Eski, işlemeli, demir kale kapısı bir karanlığa açılıyor. Aydınlatma olmadığı için teknolojinin nimeti cep telefonlarımızı fener niyetine kullanıp büyük taş merdivene ulaşıyoruz. Çocuklar her yeri ezbere bildiklerinden onlar keçi gibi önümüzden koşturuveriyorlar. Bir geçitten geçerken oğlanlar tepemize kır çiçekleri atıyorlar yukarıdan. Bundan çok keyif aldıkları yüzlerinden okunuyor. Kaleyi sevdim ama Hoşap Kale’nin çocuklarını daha çok sevdim. 🙂

Daha önce de yazmıştım. Ben gezilerimde çok bilgi içeren metinler yazmayı tercih etmiyorum. Zira ilginizi çeken şeyler olursa zaten onlarla ilgili tonlarca bilgi bulabilirsiniz internette. Ben burada daha çok duygularımı, heyecanlarımı, gezinin kendi hikayesini paylaşmayı seviyorum.

Yarın Akdamar adasına gidiyoruz . İsteyenlerle orada buluşmak dileğiyle… 😉

“Van’a yolculuk” için 11 Yorum

  1. Ali Gökmen Diyor ki:

    Sevgili Başak güzel yazılarını okuyorum. Ben de Van ve Tatvan’ı görmüştüm. Eğer fırsat bulabilirsen Tatvan da doğa harikası bir yer. Nemrut yanardağı krater gölünin bir kısmı yeşil (sıcak su) diğer yarısı ise derin mavi.
    Sevgiler,
    Ali Gökmen

  2. servet Diyor ki:

    Dağlar muhteşem gerçekten, ve bulutlar.
    Ufkun derinliği, gözleri sürekli duvarlara toslayan kent insanına ilaç.

    Diş teknisyeni, kalender birini tanımıştım; Kutular dolusu damak ve diş vardı atölyesindeki raflarında. “..hekimin geri çevirdiği veya eski dişleri atmam ben abi. Fukara, gariban birileri gelir hep… Onlara takarız.” demişti. Acaba Vanlı mıydı?

    Akdamar’da buluşuruz.
    Sevgiyle

  3. selmin Diyor ki:

    yarın görüşürüz, benim için Ahtamara olan yerde…çok keyifli anlatım için alkışşşşş…

  4. Geçkin Gezgin Diyor ki:

    Okiirem…
    Okiirem…
    Yurum yapmiirem…
    ?

  5. Aysel Diyor ki:

    Harika fotoğraflar, harika bir anlatım. Tebrik ederim.

  6. Necla Diyor ki:

    Bulutlar ve dağlar şahane, teşekkürler yutmi:-)

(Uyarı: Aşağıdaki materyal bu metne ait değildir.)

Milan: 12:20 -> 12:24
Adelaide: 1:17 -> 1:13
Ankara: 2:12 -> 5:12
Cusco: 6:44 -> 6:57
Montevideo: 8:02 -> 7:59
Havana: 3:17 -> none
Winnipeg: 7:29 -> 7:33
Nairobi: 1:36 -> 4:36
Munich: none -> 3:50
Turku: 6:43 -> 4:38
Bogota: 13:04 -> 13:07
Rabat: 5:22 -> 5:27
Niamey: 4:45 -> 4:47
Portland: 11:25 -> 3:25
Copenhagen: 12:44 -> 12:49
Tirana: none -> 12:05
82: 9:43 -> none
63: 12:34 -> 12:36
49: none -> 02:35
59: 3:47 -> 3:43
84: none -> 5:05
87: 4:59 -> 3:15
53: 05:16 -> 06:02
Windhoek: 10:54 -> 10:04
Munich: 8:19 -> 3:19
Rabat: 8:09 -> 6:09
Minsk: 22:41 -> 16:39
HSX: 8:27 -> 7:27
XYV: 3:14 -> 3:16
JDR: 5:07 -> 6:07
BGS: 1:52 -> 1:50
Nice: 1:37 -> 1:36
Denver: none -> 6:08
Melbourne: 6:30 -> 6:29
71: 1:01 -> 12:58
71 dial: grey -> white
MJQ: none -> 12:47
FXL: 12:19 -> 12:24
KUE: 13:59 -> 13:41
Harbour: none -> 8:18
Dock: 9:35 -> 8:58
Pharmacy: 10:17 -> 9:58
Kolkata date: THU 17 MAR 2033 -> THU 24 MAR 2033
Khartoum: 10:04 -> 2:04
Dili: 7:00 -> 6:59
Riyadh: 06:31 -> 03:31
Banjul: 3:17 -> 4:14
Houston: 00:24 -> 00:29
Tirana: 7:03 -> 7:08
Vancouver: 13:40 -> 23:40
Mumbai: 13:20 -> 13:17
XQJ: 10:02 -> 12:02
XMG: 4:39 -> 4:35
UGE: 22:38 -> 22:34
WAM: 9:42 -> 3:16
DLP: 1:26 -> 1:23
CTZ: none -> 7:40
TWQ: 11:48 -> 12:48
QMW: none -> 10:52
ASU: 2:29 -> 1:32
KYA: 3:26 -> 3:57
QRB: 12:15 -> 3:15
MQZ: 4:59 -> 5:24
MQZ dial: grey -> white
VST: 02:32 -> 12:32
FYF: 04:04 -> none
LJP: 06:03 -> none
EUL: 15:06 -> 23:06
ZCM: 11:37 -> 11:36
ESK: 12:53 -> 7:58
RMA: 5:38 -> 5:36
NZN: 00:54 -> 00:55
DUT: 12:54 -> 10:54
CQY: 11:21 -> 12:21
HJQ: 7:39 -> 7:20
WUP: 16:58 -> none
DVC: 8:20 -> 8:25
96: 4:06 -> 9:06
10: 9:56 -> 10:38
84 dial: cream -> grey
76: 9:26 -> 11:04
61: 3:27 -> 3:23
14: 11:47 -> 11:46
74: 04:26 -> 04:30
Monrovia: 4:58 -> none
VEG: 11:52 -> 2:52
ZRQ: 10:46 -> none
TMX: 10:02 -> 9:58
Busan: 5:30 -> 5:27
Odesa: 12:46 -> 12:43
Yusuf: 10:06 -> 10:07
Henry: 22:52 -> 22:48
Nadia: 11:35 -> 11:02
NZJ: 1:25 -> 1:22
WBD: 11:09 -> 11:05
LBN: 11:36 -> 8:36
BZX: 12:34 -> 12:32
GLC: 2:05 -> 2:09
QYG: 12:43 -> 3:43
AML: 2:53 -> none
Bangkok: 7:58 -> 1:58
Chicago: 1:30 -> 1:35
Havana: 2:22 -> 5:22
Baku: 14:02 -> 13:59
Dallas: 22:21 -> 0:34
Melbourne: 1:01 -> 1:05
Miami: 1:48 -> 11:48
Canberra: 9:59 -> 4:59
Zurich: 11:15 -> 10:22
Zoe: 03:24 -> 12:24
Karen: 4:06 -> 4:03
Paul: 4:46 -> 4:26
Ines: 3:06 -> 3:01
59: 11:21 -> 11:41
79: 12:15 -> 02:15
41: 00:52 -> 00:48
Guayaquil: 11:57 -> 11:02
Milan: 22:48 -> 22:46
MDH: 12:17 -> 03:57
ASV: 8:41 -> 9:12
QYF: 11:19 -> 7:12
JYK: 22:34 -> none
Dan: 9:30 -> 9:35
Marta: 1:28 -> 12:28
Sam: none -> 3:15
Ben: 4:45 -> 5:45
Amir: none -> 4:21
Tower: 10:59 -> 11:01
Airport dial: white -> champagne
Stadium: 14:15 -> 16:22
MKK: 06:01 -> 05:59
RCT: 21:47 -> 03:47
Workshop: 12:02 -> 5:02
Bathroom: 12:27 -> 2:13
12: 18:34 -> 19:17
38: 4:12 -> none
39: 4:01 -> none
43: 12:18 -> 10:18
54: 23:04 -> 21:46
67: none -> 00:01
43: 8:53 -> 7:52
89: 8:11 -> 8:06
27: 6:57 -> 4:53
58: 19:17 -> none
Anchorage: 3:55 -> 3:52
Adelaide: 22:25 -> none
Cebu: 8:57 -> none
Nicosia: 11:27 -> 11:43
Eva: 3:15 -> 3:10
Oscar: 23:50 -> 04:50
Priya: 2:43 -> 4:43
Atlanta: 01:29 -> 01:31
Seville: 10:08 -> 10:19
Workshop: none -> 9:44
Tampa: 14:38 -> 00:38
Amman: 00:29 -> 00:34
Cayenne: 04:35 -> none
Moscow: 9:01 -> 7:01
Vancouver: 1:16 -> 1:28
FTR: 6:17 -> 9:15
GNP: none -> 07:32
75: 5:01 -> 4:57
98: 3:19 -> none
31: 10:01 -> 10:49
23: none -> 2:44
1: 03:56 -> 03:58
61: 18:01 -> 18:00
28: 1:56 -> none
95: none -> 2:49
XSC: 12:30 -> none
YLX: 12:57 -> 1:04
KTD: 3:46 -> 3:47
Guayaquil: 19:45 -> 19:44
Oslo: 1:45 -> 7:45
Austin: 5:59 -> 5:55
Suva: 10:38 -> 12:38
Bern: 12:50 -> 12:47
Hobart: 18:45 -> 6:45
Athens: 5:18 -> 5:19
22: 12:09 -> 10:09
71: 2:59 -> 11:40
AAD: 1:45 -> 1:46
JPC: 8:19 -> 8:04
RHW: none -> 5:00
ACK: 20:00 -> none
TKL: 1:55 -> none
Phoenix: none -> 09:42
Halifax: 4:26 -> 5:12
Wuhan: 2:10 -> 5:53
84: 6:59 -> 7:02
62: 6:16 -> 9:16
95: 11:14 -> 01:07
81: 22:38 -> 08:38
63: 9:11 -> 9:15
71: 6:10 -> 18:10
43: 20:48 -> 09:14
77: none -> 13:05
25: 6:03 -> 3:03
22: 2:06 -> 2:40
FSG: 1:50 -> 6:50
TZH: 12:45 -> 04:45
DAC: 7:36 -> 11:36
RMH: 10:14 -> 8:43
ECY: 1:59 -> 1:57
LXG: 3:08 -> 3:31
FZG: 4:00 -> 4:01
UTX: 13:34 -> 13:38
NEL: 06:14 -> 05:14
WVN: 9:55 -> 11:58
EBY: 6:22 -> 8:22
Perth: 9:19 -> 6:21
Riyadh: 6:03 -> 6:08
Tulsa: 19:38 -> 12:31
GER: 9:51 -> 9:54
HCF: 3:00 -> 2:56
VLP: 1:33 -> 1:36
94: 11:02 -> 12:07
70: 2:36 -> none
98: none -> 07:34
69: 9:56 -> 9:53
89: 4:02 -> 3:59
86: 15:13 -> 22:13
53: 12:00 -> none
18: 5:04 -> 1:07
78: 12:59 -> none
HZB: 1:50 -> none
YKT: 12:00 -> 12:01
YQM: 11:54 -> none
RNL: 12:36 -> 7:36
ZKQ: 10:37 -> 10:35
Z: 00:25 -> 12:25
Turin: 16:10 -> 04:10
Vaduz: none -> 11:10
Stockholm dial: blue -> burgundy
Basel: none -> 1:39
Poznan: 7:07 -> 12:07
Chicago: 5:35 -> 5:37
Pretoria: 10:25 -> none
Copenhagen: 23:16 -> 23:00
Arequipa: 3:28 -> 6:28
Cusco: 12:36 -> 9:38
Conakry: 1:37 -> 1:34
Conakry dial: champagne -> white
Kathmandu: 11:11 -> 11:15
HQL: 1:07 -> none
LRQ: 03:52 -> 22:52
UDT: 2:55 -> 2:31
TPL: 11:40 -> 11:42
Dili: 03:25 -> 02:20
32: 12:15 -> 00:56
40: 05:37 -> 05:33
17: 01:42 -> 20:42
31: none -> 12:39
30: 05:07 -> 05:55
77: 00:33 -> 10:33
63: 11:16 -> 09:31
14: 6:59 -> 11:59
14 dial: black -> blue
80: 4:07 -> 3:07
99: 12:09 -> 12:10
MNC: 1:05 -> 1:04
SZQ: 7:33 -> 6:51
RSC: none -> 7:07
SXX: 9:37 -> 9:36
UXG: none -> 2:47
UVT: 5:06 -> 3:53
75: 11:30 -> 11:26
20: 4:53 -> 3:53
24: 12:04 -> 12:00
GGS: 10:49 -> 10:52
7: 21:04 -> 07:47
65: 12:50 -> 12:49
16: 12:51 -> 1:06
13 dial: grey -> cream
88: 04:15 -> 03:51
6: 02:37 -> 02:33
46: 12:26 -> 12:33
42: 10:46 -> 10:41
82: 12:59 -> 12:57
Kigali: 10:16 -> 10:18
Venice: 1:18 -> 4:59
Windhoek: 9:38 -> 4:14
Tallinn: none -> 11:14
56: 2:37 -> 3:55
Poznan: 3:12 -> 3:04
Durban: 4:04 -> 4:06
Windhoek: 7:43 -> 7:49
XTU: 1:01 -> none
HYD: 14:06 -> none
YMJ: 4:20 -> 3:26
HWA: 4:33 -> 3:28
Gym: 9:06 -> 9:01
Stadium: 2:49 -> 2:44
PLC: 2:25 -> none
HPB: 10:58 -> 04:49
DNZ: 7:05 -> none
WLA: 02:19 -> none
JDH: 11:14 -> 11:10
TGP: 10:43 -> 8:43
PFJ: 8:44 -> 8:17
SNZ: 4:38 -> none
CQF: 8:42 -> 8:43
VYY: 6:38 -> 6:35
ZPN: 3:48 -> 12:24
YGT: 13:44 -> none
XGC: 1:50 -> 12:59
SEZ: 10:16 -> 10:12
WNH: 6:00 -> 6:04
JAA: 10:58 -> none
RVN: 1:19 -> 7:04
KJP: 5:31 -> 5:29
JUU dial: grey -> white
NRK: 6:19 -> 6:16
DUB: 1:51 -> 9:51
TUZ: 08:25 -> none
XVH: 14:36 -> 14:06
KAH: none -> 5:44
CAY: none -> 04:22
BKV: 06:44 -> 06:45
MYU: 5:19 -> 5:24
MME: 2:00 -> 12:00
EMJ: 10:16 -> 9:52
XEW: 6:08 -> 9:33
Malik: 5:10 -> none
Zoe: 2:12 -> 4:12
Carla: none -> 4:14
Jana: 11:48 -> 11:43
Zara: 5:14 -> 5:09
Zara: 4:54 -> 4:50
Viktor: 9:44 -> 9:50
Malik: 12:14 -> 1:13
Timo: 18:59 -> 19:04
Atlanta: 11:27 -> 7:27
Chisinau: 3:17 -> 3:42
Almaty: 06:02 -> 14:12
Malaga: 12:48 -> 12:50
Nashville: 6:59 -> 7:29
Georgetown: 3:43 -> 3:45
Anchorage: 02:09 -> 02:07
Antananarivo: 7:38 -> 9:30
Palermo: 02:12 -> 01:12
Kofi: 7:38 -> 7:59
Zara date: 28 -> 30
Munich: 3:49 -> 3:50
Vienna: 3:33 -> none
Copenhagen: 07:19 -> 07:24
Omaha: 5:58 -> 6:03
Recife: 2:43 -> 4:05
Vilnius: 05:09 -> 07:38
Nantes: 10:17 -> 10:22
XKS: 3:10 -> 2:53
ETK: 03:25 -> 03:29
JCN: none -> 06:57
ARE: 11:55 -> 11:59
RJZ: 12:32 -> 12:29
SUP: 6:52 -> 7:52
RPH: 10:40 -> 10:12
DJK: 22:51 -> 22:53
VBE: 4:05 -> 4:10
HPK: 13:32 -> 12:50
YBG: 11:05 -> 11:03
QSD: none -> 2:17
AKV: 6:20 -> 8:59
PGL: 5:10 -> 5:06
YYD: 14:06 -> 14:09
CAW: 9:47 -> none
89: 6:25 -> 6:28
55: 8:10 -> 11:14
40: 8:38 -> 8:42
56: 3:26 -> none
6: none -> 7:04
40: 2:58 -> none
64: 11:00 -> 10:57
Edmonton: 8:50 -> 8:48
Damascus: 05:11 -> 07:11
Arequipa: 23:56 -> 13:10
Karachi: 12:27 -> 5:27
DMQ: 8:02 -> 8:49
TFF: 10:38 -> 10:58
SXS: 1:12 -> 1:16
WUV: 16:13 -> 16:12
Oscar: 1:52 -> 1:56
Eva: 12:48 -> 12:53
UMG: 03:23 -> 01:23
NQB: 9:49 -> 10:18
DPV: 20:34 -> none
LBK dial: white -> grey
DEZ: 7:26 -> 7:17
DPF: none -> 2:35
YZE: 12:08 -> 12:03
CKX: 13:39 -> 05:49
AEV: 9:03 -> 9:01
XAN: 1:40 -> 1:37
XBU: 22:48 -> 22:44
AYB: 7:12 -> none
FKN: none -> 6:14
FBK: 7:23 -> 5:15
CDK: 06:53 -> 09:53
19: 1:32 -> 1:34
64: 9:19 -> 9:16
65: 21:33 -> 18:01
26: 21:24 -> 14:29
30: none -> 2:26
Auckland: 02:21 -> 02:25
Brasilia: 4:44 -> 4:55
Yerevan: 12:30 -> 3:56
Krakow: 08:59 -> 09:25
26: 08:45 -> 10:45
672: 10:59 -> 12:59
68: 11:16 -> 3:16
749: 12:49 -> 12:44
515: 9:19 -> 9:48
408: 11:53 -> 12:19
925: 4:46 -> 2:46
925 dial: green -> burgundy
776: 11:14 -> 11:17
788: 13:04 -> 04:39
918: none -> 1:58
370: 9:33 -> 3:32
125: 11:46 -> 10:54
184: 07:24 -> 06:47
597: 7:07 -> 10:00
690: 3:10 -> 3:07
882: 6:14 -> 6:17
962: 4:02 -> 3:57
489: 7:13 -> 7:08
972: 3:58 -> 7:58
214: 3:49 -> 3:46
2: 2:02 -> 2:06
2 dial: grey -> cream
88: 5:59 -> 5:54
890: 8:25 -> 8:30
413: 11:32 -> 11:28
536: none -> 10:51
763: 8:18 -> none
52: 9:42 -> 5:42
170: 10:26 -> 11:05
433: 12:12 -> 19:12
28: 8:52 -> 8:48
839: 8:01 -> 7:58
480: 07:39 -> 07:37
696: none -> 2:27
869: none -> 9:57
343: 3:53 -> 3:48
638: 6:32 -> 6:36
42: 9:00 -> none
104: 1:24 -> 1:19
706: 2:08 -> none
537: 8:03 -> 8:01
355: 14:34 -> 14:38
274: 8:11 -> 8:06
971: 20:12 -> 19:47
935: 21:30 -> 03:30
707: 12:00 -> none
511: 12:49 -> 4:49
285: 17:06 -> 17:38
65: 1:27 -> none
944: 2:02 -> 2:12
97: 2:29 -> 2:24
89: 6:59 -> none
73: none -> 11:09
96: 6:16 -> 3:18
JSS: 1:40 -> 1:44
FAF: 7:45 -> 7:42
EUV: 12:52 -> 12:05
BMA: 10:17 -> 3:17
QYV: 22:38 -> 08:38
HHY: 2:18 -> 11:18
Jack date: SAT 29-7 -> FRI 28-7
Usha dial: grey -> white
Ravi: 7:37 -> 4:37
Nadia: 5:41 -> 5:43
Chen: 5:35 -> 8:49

  7. Sevim Dalkara Diyor ki:

    Başak sen çok yaşa emi!! (Allah allah galiba ilk kez emi? yazıyorum; çok tuhafıma gitti. Sanki e-mi? yazmak gerekiyordu diye düşündüm!! Neyse hadi hayırlısı… ne diyeyim herşey güzel olacak). Bulutlar ve dağlar harika ama senin otelinizi anlatışın daha da harika! Çok güldüm. Merakla Akdamar’ı bekliyorum. Ama orda otelde kalmayacaksınız değil mi? Yazık…

  8. Sevim Diyor ki:

    Başak bir de Geçki Gezgin’in YORUMLARIna bayılıyorum!!

  9. Erhan Uzunhasanoğlu Diyor ki:

    Sevgili Başak ,ne kadar güzel ve espirili anlatmışsın gezimizi bayıldım,sayende tekrar canlandı gözümde o günler ,ayrıca benim göremediğim ne çok ayrıntı yakalamışsın tebrikler.

  10. mehtap yıldız Diyor ki:

    Başakcığım orada gülemeyeceğim kadar çok güldürdün beni :-))))

    Benim de ilk kez denediğim bir oteldi ama otel müdürünü önceden tanımam referanstı ve gerçekten de çalışanlar kendimizi evimizde hissettirecek kadar içten ve iyiydiler. Hizmet de iyiydi. Sanırım insani artıları gözüme perde yapıp binanın dekoratif absürdlüğüne takılmamaya çalıştım. :-)))

    Her zamanki gibi sıkı gözlem, iyi fotoğraflar; ve işte Başak…
    Öpüyor ve devamını bekliyorum.

  11. İbrahim şepitci Diyor ki:

    Merhaba Başak, güzel ve ilginç bir şehir Van, gitmen güzel olmuş. Van merkezde urartu otelin dekorasyonunu yapmıştık, vesilesi ile tanıştım orayla. Keyifli gezmeler dilerim.